Listen to how the Bible speaks of Him: "Before the mountains were brought forth, or ever thou hadst formed the earth and the world, even from everlasting to everlasting, thou art God" (Psalm 90:2). There was never a moment when God was not. He does not stand at the end of a chain of causes; He is the ground beneath the whole chain. When Moses asked for His name at the burning bush, the answer was not a story of origins but a declaration of pure being: "And God said unto Moses, I AM THAT I AM" (Exodus 3:14). He is not the God who came to be; He is the God who is. Through Isaiah He says plainly, "before me there was no God formed, neither shall there be after me" (Isaiah 43:10). No one stands before Him, because nothing and no one made Him.

This is what it means to call God eternal.

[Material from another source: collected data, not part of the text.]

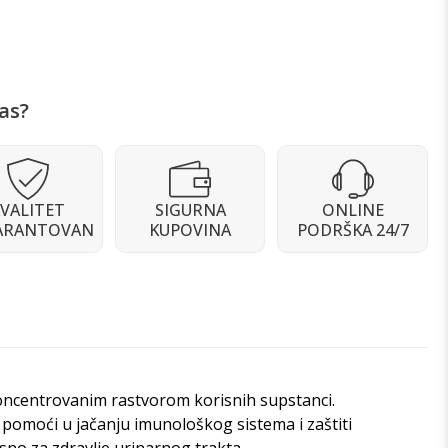
as?
VALITET
SIGURNA
ONLINE
ARANTOVAN
KUPOVINA
PODRŠKA 24/7
koncentrovanim rastvorom korisnih supstanci.
 pomoći u jačanju imunološkog sistema i zaštiti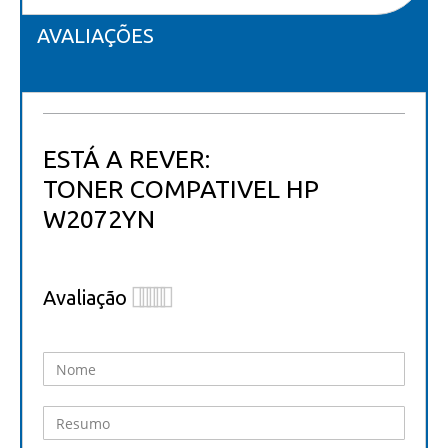
AVALIAÇÕES
ESTÁ A REVER:
TONER COMPATIVEL HP
W2072YN
Avaliação
1
2
3
4
5
star
stars
stars
stars
stars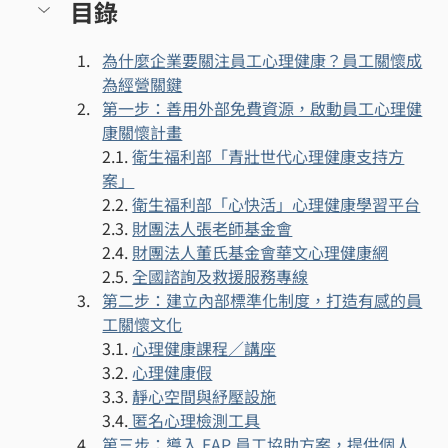
目錄
為什麼企業要關注員工心理健康？員工關懷成
為經營關鍵
第一步：善用外部免費資源，啟動員工心理健
康關懷計畫
2.1. 
衛生福利部「青壯世代心理健康支持方
案」
2.2. 
衛生福利部「心快活」心理健康學習平台
2.3. 
財團法人張老師基金會
2.4. 
財團法人董氏基金會華文心理健康網
2.5. 
全國諮詢及救援服務專線
第二步：建立內部標準化制度，打造有感的員
工關懷文化
3.1. 
心理健康課程／講座
3.2. 
心理健康假
3.3. 
靜心空間與紓壓設施
3.4.
 匿名心理檢測工具
第三步：導入 EAP 員工協助方案，提供個人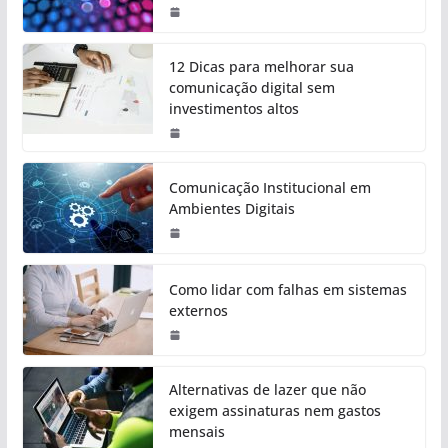
12 Dicas para melhorar sua
comunicação digital sem
investimentos altos
Comunicação Institucional em
Ambientes Digitais
Como lidar com falhas em sistemas
externos
Alternativas de lazer que não
exigem assinaturas nem gastos
mensais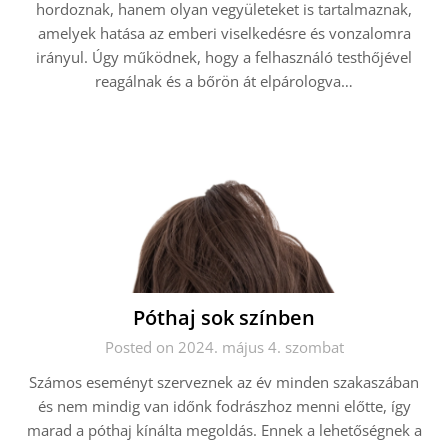
hordoznak, hanem olyan vegyületeket is tartalmaznak,
amelyek hatása az emberi viselkedésre és vonzalomra
irányul. Úgy működnek, hogy a felhasználó testhőjével
reagálnak és a bőrön át elpárologva…
Póthaj sok színben
Posted on 2024. május 4. szombat
Számos eseményt szerveznek az év minden szakaszában
és nem mindig van időnk fodrászhoz menni előtte, így
marad a póthaj kínálta megoldás. Ennek a lehetőségnek a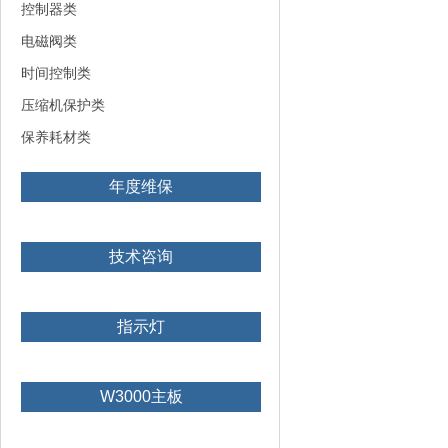
控制器类
电磁阀类
时间控制类
压缩机保护类
保养耗材类
年度维保
技术咨询
指示灯
W3000主板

Created things move from non-being into being; they are born, they grow old, they pass away. "Of old hast thou laid the foundation of the earth: and the heavens are the work of thy hands. They shall perish, but thou shalt endure," the psalmist sings, "but thou art the same, and thy years shall have no end" (Psalm 102:25-27). The heavens themselves are dated, measurable, fading like an old garment, but their Maker is not measured by time at all. He inhabits eternity (Isaiah 57:15). And because He never came to be, He never fails and never forsakes His word: "For I am the LORD, I change not" (Malachi 3:6). The God who made all things is the one fixed point in a universe of beginnings and endings.

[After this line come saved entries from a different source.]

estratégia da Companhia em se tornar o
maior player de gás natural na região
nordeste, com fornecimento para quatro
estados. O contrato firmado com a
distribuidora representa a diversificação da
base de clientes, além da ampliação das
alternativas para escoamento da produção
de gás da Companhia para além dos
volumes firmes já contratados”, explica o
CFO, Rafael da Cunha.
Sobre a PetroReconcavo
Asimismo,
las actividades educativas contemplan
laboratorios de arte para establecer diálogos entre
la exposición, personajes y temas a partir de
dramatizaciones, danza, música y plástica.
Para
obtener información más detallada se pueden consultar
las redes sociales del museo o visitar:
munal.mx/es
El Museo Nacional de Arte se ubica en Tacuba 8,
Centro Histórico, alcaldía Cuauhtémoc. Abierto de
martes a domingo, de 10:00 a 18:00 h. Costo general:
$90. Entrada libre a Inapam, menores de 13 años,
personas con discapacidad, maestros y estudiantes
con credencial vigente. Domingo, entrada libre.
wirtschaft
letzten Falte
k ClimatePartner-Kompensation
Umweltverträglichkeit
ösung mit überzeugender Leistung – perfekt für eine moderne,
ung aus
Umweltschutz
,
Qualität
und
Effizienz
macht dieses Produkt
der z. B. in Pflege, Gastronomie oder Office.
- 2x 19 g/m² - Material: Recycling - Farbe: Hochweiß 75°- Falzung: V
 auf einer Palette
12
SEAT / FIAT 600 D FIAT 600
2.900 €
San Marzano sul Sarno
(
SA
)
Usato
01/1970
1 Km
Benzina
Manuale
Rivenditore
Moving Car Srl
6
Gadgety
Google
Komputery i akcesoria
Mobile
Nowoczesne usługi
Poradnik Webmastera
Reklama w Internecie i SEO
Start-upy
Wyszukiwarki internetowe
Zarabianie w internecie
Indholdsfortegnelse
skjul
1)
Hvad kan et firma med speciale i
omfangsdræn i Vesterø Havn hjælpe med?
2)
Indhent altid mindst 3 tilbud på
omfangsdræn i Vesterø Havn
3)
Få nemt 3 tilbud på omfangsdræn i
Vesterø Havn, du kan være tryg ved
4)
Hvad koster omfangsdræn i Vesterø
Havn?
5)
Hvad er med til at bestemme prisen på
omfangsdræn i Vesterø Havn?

If this stretches the mind, that is fitting, for a God we could fully fit inside our minds would be too small to have made the heavens. When the Lord answered Job out of the whirlwind, He did not give a tidy explanation; He asked a question of His own: "Where wast thou when I laid the foundations of the earth? declare, if thou hast understanding" (Job 38:4). We are creatures of yesterday, and the One we are tempted to interrogate was already there before there was a there to be in. Paul, reaching the edge of what words can hold, simply worshiped: "For of him, and through him, and to him, are all things: to whom be glory for ever. Amen" (Romans 11:36). All things flow from God; nothing flows into Him. He gives "to all life, and breath, and all things" (Acts 17:25), and receives His own being from no one.

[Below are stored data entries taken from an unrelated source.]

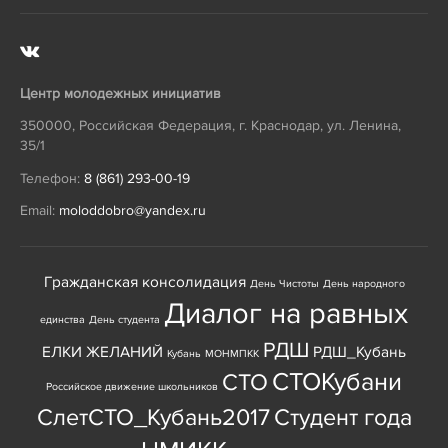
Центр молодежных инициатив
350000
,
Российская Федерация
,
г. Краснодар
,
ул. Ленина,
35/1
Телефон:
8 (861) 293-00-19
Email:
moloddobro@yandex.ru
Гражданская консолидация
День Чистоты
День народного
Диалог на равных
единства
День студента
РДШ
ЕЛКИ ЖЕЛАНИЙ
РДШ_Кубань
Кубань
МОНМПКК
СТОКубани
СТО
Российское движение школьников
СлетСТО_Кубань2017
Студент года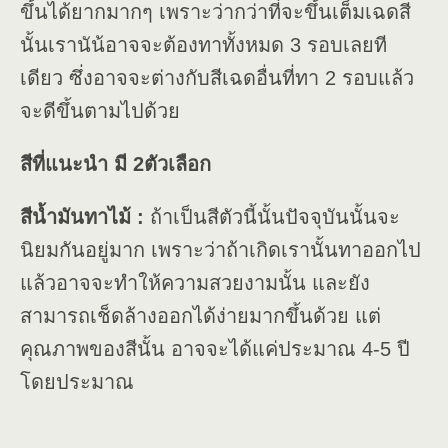
ขึ้นได้ยากมากๆ เพราะว่ากว่าที่จะขึ้นเต็มเฉดสี
นั้นเรานัน้อาจจะต้องทาทั้งหมด 3 รอบเลยที
เดียว ซึ่งอาจจะต่างกับสีเฉดอื่นที่ทา 2 รอบแล้ว
จะดีขึ้นตามไปด้วย
สีที่แนะนำ มี 2ตัวเลือก
สีน้ำมันทาไม้ :
ถ้าเป็นสีตัวนี้นั้นปัจจุบันนั้นจะ
นิยมกันอยู่มาก เพราะว่าถ้าเกิดเรานั้นทาออกไป
แล้วอาจจะทำให้ความสวยงามนั้น และยัง
สามารถเช็ดล้างออกได้ง่ายมากขึ้นด้วย แต่
คุณภาพของสีนั้น อาจจะได้แค่ประมาณ 4-5 ปี
โดยประมาณ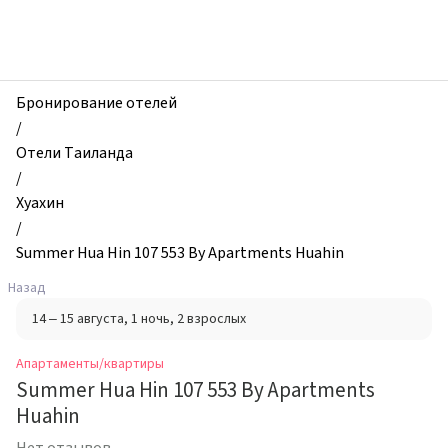
zhilibyli
-
Апартаменты
и
квартиры,
Бронирование отелей
Summer
/
Hua
Отели Таиланда
Hin
/
107
Хуахин
553
/
By
Summer Hua Hin 107 553 By Apartments Huahin
Apartments
Назад
Huahin,
14 – 15 августа
, 1 ночь
, 2 взрослых
Хуахин,
Таиланд
Апартаменты/квартиры
Summer Hua Hin 107 553 By Apartments
Huahin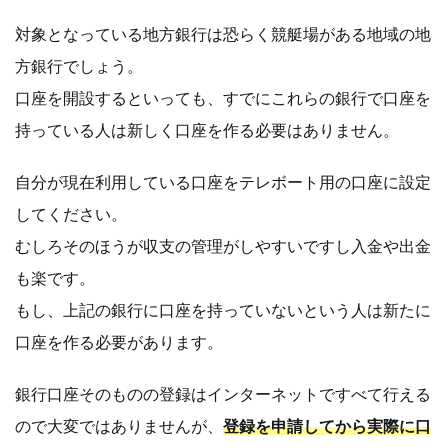
対象となっている地方銀行は恐らく競艇場がある地域の地
方銀行でしょう。
口座を開設するといっても、すでにこれらの銀行で口座を
持っている人は新しく口座を作る必要はありません。
自分が現在利用している口座をテレボート用の口座に設定
してください。
むしろそのほうが収支の管理がしやすいですし入金や出金
も楽です。
もし、上記の銀行に口座を持っていないという人は新たに
口座を作る必要があります。
銀行口座そのものの登録はインターネットですべて行える
ので大変ではありませんが、
登録を申請してから実際に口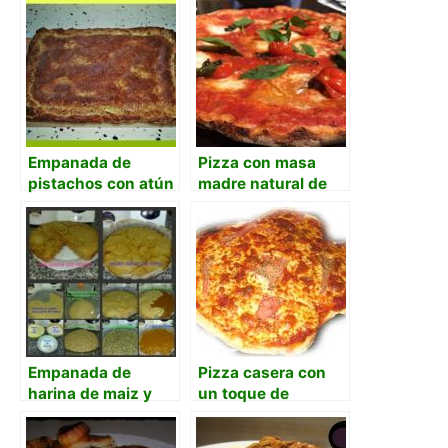
Empanada de
Pizza con masa
pistachos con atún
madre natural de
uva
Empanada de
Pizza casera con
harina de maiz y
un toque de
berberechos
Bruschetta de Oil &
Vinegar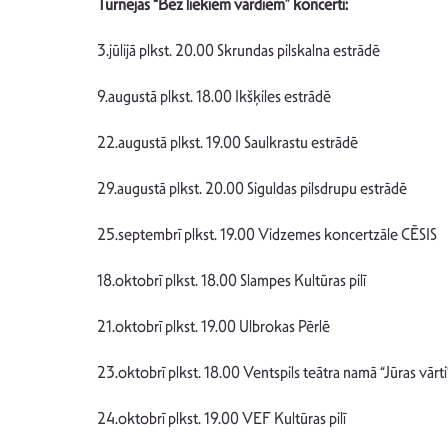
Turnejas “Bez liekiem vārdiem” koncerti:
3.jūlijā plkst. 20.00 Skrundas pilskalna estrādē
9.augustā plkst. 18.00 Ikšķiles estrādē
22.augustā plkst. 19.00 Saulkrastu estrādē
29.augustā plkst. 20.00 Siguldas pilsdrupu estrādē
25.septembrī plkst. 19.00 Vidzemes koncertzāle CĒSIS
18.oktobrī plkst. 18.00 Slampes Kultūras pilī
21.oktobrī plkst. 19.00 Ulbrokas Pērlē
23.oktobrī plkst. 18.00 Ventspils teātra namā “Jūras vārti
24.oktobrī plkst. 19.00 VEF Kultūras pilī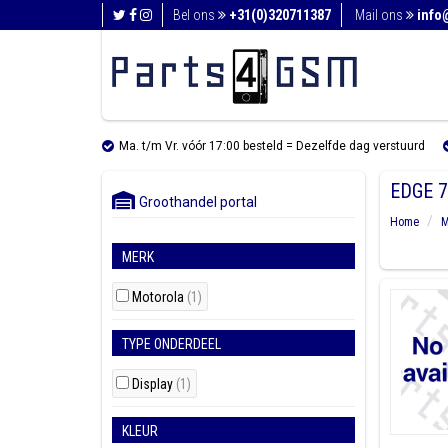
Bel ons
+31(0)320711387
Mail ons
info
Ma. t/m Vr. vóór 17:00 besteld = Dezelfde dag verstuurd
EDGE 7
Groothandel portal
Home
M
MERK
Motorola
(1)
TYPE ONDERDEEL
Display
(1)
KLEUR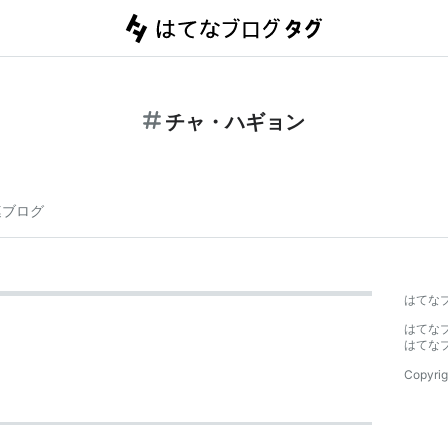
チャ・ハギョン
連ブログ
はてな
はてな
はてな
Copyrig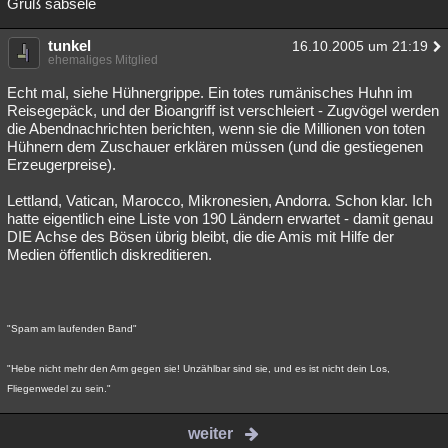
Gruß sabsele
tunkel
16.10.2005 um 21:19
ehemaliges Mitglied
Echt mal, siehe Hühnergrippe. Ein totes rumänisches Huhn im
Reisegepäck, und der Bioangriff ist verschleiert - Zugvögel werden
die Abendnachrichten berichten, wenn sie die Millionen von toten
Hühnern dem Zuschauer erklären müssen (und die gestiegenen
Erzeugerpreise).
Lettland, Vatican, Marocco, Mikronesien, Andorra. Schon klar. Ich
hatte eigentlich eine Liste von 190 Ländern erwartet - damit genau
DIE Achse des Bösen übrig bleibt, die die Amis mit Hilfe der
Medien öffentlich diskreditieren.
"Spam am laufenden Band"
"Hebe nicht mehr den Arm gegen sie! Unzählbar sind sie, und es ist nicht dein Los,
Fliegenwedel zu sein."
weiter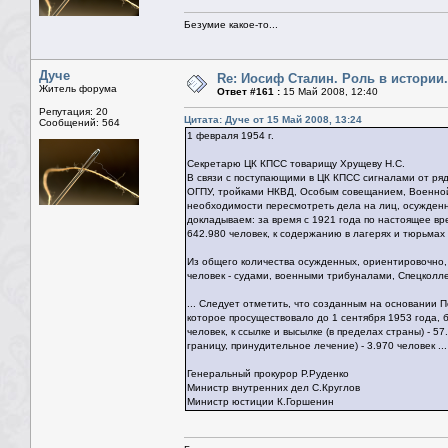
Безумие какое-то...
Дуче
Re: Иосиф Сталин. Роль в истории.
Житель форума
Ответ #161 :
15 Май 2008, 12:40
Репутация: 20
Цитата: Дуче от 15 Май 2008, 13:24
Сообщений: 564
1 февраля 1954 г.
Секретарю ЦК КПСС товарищу Хрущеву Н.С.
В связи с поступающими в ЦК КПСС сигналами от ря
ОГПУ, тройками НКВД, Особым совещанием, Военной 
необходимости пересмотреть дела на лиц, осужденн
докладываем: за время с 1921 года по настоящее вр
642.980 человек, к содержанию в лагерях и тюрьмах н
Из общего количества осужденных, ориентировочно,
человек - судами, военными трибуналами, Спецколл
... Следует отметить, что созданным на основании
которое просуществовало до 1 сентября 1953 года, б
человек, к ссылке и высылке (в пределах страны) - 
границу, принудительное лечение) - 3.970 человек ...
Генеральный прокурор Р.Руденко
Министр внутренних дел С.Круглов
Министр юстиции К.Горшенин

So the honest answer to "Who made God?" is this: no one did, and no one could, for the One who made everything cannot Himself be one of the made things. He is the King "eternal, immortal, invisible, the only wise God" (1 Timothy 1:17). And this is not the cold logic of a distant first cause; it is the warm bedrock of a believer's life. The Father, the Son, and the Holy Spirit were already at work before the world began, calling light out of darkness and life out of dust. The very Word who was "in the beginning" with God, by whom "all things were made" (John 1:1-3), is the One who later wept at a graveside and bore a cross for you. The God who needs no maker is the God who chose to make you, and who holds you still.

That changes how you carry your fears. The things that frighten us all had a beginning and will have an end; the One who loves you had neither. When your own strength runs out, you are leaning on a God whose years have no end. You did not make Him, you cannot lose Him, and you can never reach the bottom of Him. Rest there. The question "Who made God?" finally opens into worship, for to see that He is uncaused, unbegun, and faithful through all ages is to fall on your knees before the One worthy of all your trust.

Key Verses

Before the mountains were brought forth, or ever thou hadst formed the earth and the world, even from everlasting to everlasting, thou art God.

Psalm 90:2

And God said unto Moses, I AM THAT I AM: and he said, Thus shalt thou say unto the children of Israel, I AM hath sent me unto you.

Exodus 3:14

Ye are my witnesses, saith the LORD, and my servant whom I have chosen: that ye may know and believe me, and understand that I am he: before me there was no God formed, neither shall there be after me.

Isaiah 43:10

But thou art the same, and thy years shall have no end.

Psalm 102:27

For I am the LORD, I change not; therefore ye sons of Jacob are not consumed.

Malachi 3:6

Now unto the King eternal, immortal, invisible, the only wise God, be honour and glory for ever and ever. Amen.